One positive integer is 2 less than twice another. The sum of their squares is 745. Find the integers
Let's say one of the positive integers is x. The other positive integer would be 2x - 2.
According to the given information, we have the equation:
x^2 + (2x - 2)^2 = 745
Expanding the expression and simplifying, we get:
x^2 + 4x^2 - 8x + 4 = 745
5x^2 - 8x + 4 = 745
5x^2 - 8x - 741 = 0
We can solve this quadratic equation using factoring, completing the square, or the quadratic formula. In this case, factoring is not possible, and completing the square is quite tedious. So, let's use the quadratic formula:
x = (-b ± √(b^2 - 4ac)) / (2a)
Using the formula with a = 5, b = -8, and c = -741, we have:
x = (-(-8) ± √((-8)^2 - 4(5)(-741))) / (2(5))

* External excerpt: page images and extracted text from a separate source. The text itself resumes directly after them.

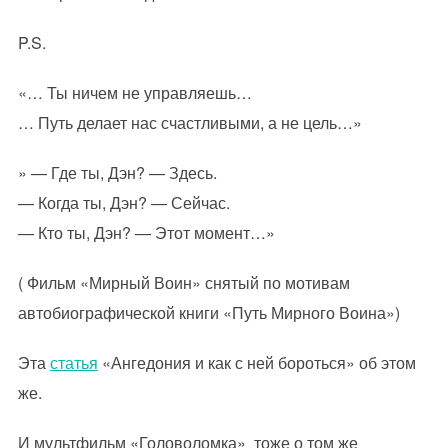
P.S.
«… Ты ничем не управляешь…
… Путь делает нас счастливыми, а не цель…»
» — Где ты, Дэн? — Здесь.
— Когда ты, Дэн? — Сейчас.
— Кто ты, Дэн? — Этот момент…»
( Фильм «Мирный Воин» снятый по мотивам
автобиографической книги «Путь Мирного Воина»)
Эта
статья
«Ангедония и как с ней бороться» об этом
же.
И мультфильм «Головоломка» тоже о том же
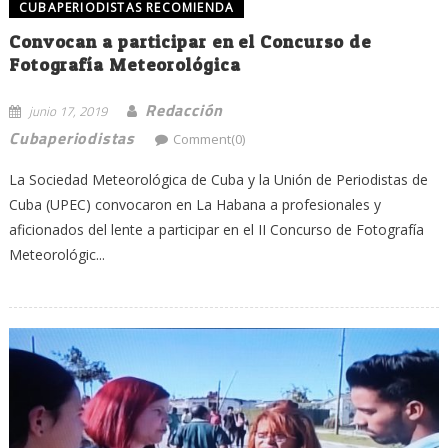
CUBAPERIODISTAS RECOMIENDA
Convocan a participar en el Concurso de
Fotografía Meteorológica
Redacción
junio 17, 2019
Cubaperiodistas
Comment(0)
La Sociedad Meteorológica de Cuba y la Unión de Periodistas de
Cuba (UPEC) convocaron en La Habana a profesionales y
aficionados del lente a participar en el II Concurso de Fotografía
Meteorológic...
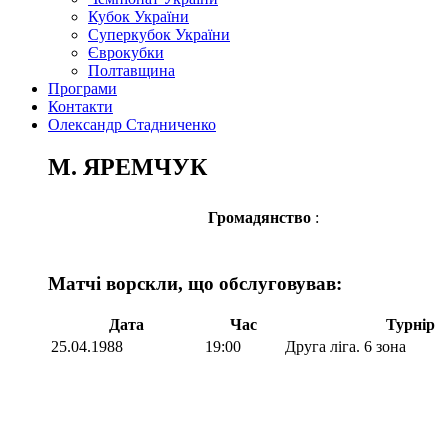
Кубок України
Суперкубок України
Єврокубки
Полтавщина
Програми
Контакти
Олександр Стадниченко
М. ЯРЕМЧУК
Громадянство
:
Матчі ворскли, що обслуговував:
Дата
Час
Турнір
25.04.1988
19:00
Друга ліга. 6 зона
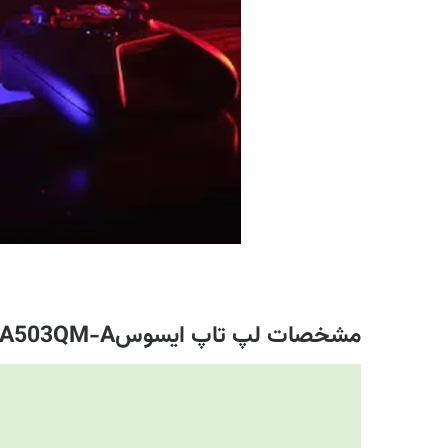
مشخصات لپ تاپ ایسوسZephyrus G15 GA503QM-A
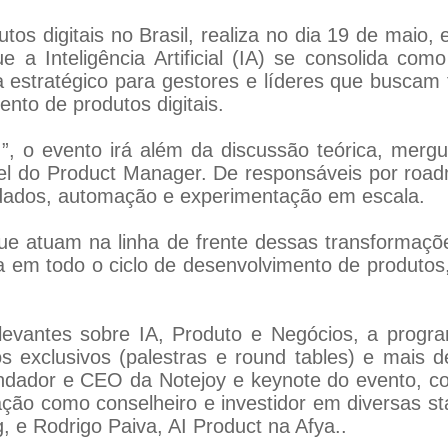
tos digitais no Brasil, realiza no dia 19 de maio
Inteligência Artificial (IA) se consolida com
estratégico para gestores e líderes que buscam f
ento de produtos digitais.
”, o evento irá além da discussão teórica, mergu
pel do Product Manager. De responsáveis por road
r dados, automação e experimentação em escala.
que atuam na linha de frente dessas transformaç
a em todo o ciclo de desenvolvimento de produtos,
levantes sobre IA, Produto e Negócios, a progr
s exclusivos (palestras e round tables) e mais
undador e CEO da Notejoy e keynote do evento,
ação como conselheiro e investidor em diversas s
 e Rodrigo Paiva, AI Product na Afya..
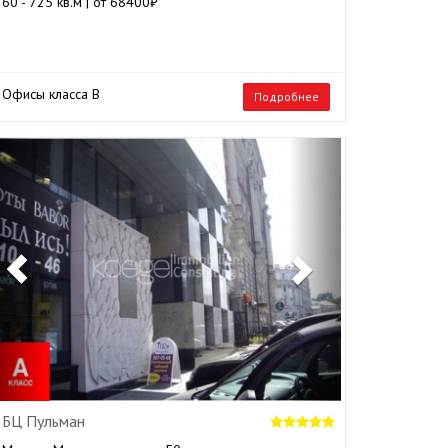
60 - 725 кв.м | от 68400₽
Офисы класса B
Подробнее
Previous
Next
БЦ Пульман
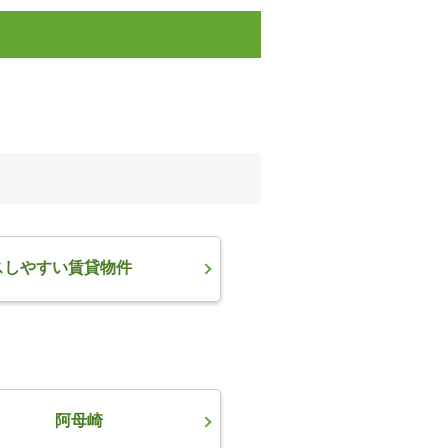
スしやすい賃貸物件
阿母崎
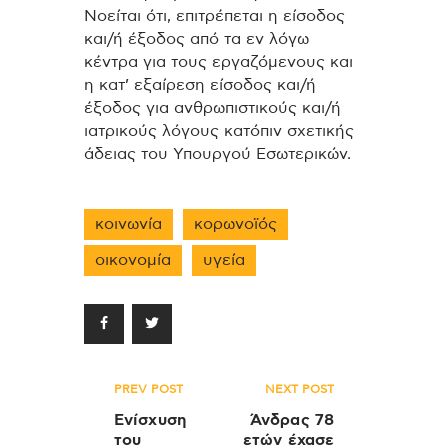
Νοείται ότι, επιτρέπεται η είσοδος
και/ή έξοδος από τα εν λόγω
κέντρα για τους εργαζόμενους και
η κατ’ εξαίρεση είσοδος και/ή
έξοδος για ανθρωπιστικούς και/ή
ιατρικούς λόγους κατόπιν σχετικής
άδειας του Υπουργού Εσωτερικών.
κοινωνία
κορωνοϊός
οικονομία
υγεία
Πλοήγηση
PREV POST
NEXT POST
άρθρων
Ενίσχυση
Άνδρας 78
του
ετών έχασε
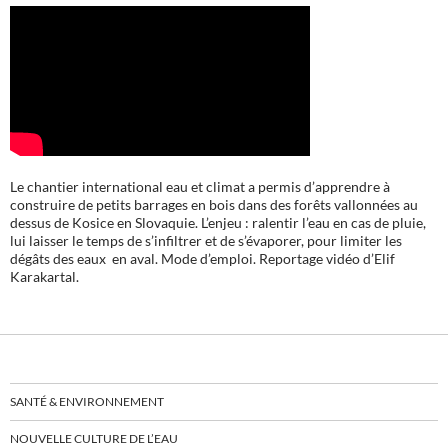
Le chantier international eau et climat a permis d’apprendre à
construire de petits barrages en bois dans des forêts vallonnées au
dessus de Kosice en Slovaquie. L’enjeu : ralentir l’eau en cas de pluie,
lui laisser le temps de s’infiltrer et de s’évaporer, pour limiter les
dégâts des eaux en aval. Mode d’emploi. Reportage vidéo d’Elif
Karakartal.
SANTÉ & ENVIRONNEMENT
NOUVELLE CULTURE DE L’EAU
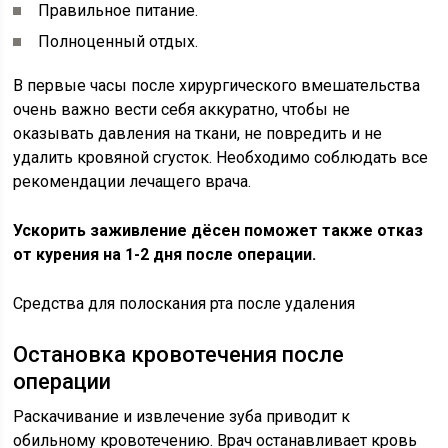
Правильное питание.
Полноценный отдых.
В первые часы после хирургического вмешательства
очень важно вести себя аккуратно, чтобы не
оказывать давления на ткани, не повредить и не
удалить кровяной сгусток. Необходимо соблюдать все
рекомендации лечащего врача.
Ускорить заживление дёсен поможет также отказ
от курения на 1-2 дня после операции.
Средства для полоскания рта после удаления
Остановка кровотечения после
операции
Раскачивание и извлечение зуба приводит к
обильному кровотечению. Врач останавливает кровь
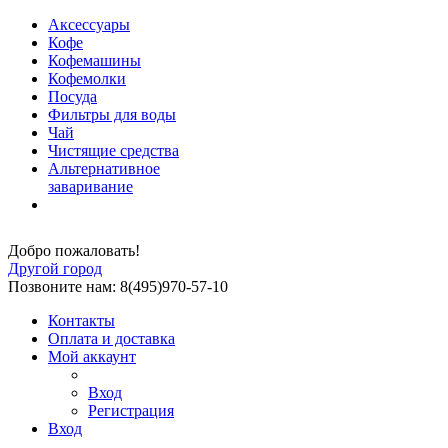
Аксессуары
Кофе
Кофемашины
Кофемолки
Посуда
Фильтры для воды
Чай
Чистящие средства
Альтернативное
заваривание
Добро пожаловать!
Другой город
Позвоните нам: 8(495)970-57-10
Контакты
Оплата и доставка
Мой аккаунт
Вход
Регистрация
Вход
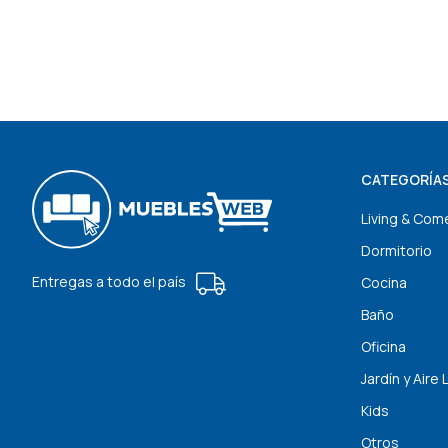
CATEGORÍA
Living & Com
Dormitorio
Entregas a todo el país
Cocina
Baño
Oficina
Jardín y Aire 
Kids
Otros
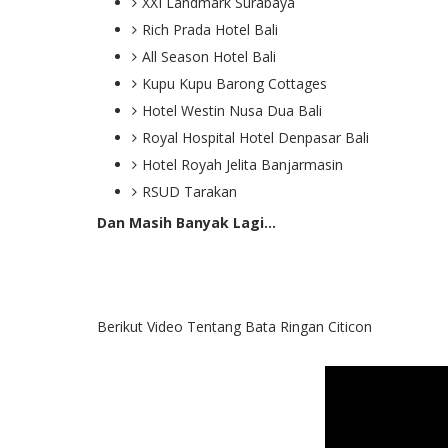
XXI Landmark Surabaya
Rich Prada Hotel Bali
All Season Hotel Bali
Kupu Kupu Barong Cottages
Hotel Westin Nusa Dua Bali
Royal Hospital Hotel Denpasar Bali
Hotel Royah Jelita Banjarmasin
RSUD Tarakan
Dan Masih Banyak Lagi...
Berikut Video Tentang Bata Ringan Citicon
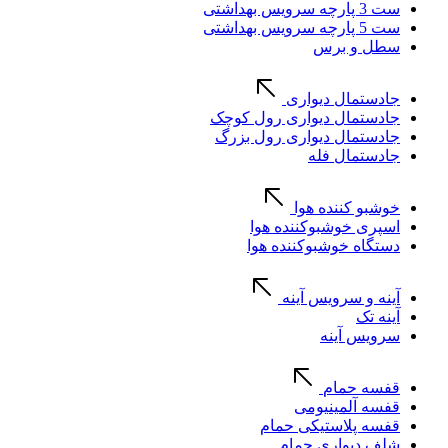
ست 3 پارچه سرویس بهداشتی
ست 5 پارچه سرویس بهداشتی
سطل و برس
جادستمال دیواری
جادستمال دیواری رول کوچک
جادستمال دیواری رول بزرگ
جادستمال فله
خوشبو کننده هوا
اسپری خوشبوکننده هوا
دستگاه خوشبوکننده هوا
آینه و سرویس آینه
آینه تک
سرویس آینه
قفسه حمام
قفسه آلمینیومی
قفسه پلاستیکی حمام
شلف دیواری حمام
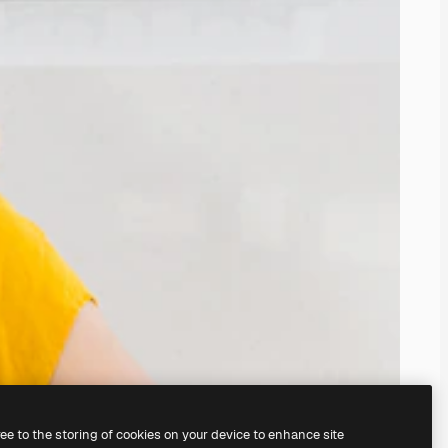
ree to the storing of cookies on your device to enhance site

x = (8 ± √(64 + 14820)) / 10
x = (8 ± √14884) / 10
x = (8 ± 122) / 10
So, we have two possible values for x:
1) x = (8 + 122) / 10 = 13
2) x = (8 - 122) / 10 = -11.4
Since we are looking for positive integers, we discard the second solution.
Therefore, the two positive integers are 13 and 2(13) - 2 = 24. The integers are 13 and 24.